He was the reluctant spokesperson the MTV Generation, and now his life and work have touched Millennials no less. But who was the real Kurt Cobain? What fuelled those anthems of anguish and rage? How did they, and fame, affect him? In Cobain: Montage of Heck, documentarian Brett Morgen sets out to answer those questions about this revered but deeply troubled icon.
Now, as Courtney Love and daughter Frances were involved (Frances as an executive producer, no less) in this documentary, you might understandably expect a biased or sycophantic portrait, but thankfully it shows Kurt warts-and-all. It follows his life and career chronologically, with revealing interviews with his parents Wendy and Don, sister Kim, ex-girlfriend Tracy Marander and Courtney and Krist Novoselic (but no Dave Grohl, likely due to Love's involvement), and while Morgen clearly admires and sympathises with his subject, he also doesn't ignore or defend any of the more reckless things Kurt did. Particularly he focuses prominently on how Kurt and Courtney kept taking heroin while knowing she was pregnant, but he avoids nosiness or judgment here by emphasising how the media's treatment of them helped nothing whatsoever.

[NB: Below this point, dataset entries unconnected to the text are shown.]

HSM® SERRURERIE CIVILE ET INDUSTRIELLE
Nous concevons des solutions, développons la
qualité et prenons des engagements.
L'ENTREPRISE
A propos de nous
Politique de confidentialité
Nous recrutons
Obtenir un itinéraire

Morgen also includes several cleverly placed and realised animated sequences, and numerous Cobain family home movies (one of which, using the song All Apologies, is particularly moving), and mentions Cobain's death simply as a coda.

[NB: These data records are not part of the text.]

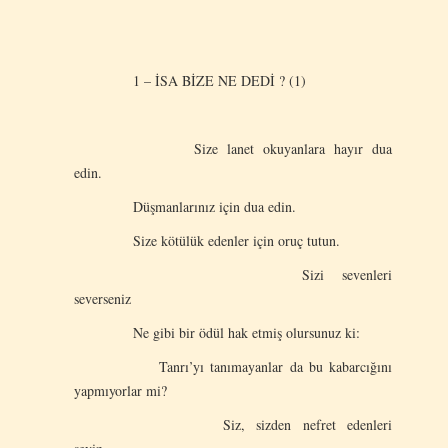
1 – İSA BİZE NE DEDİ ? (1)
Size lanet okuyanlara hayır dua
edin.
Düşmanlarınız için dua edin.
Size kötülük edenler için oruç tutun.
Sizi sevenleri
severseniz
Ne gibi bir ödül hak etmiş olursunuz ki:
Tanrı’yı tanımayanlar da bu kabarcığını
yapmıyorlar mi?
Siz, sizden nefret edenleri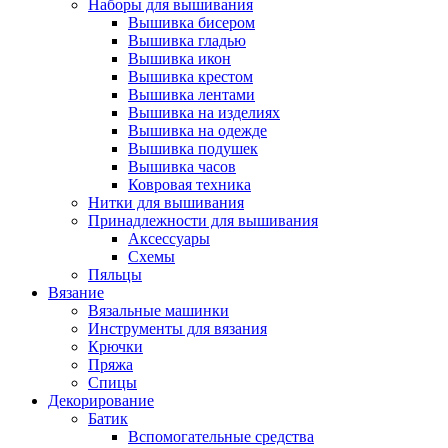
Наборы для вышивания
Вышивка бисером
Вышивка гладью
Вышивка икон
Вышивка крестом
Вышивка лентами
Вышивка на изделиях
Вышивка на одежде
Вышивка подушек
Вышивка часов
Ковровая техника
Нитки для вышивания
Принадлежности для вышивания
Аксессуары
Схемы
Пяльцы
Вязание
Вязальные машинки
Инструменты для вязания
Крючки
Пряжа
Спицы
Декорирование
Батик
Вспомогательные средства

Disgracefully, Cobain: Montage of Heck wasn't even nominated for the 2015 Best Documentary Feature Oscar, and that may be because several of Kurt's inner circle have publicly denounced it as inaccurate. But frankly I don't care about that in this case because ultimately it was simply meant to be Morgen's version of events, and I suspect the memories of many who were involved with Nirvana would be quite hazy now anyway. I hired this with some misgivings because while I love Nirvana, I've always felt Kurt would've objected to his story being filmed, but I am so glad I did. As a coverage of his life and music it's solid, but as a condemnation of the destructiveness of our fame-obsessed culture, it's simply heartbreaking. A knockout masterpiece.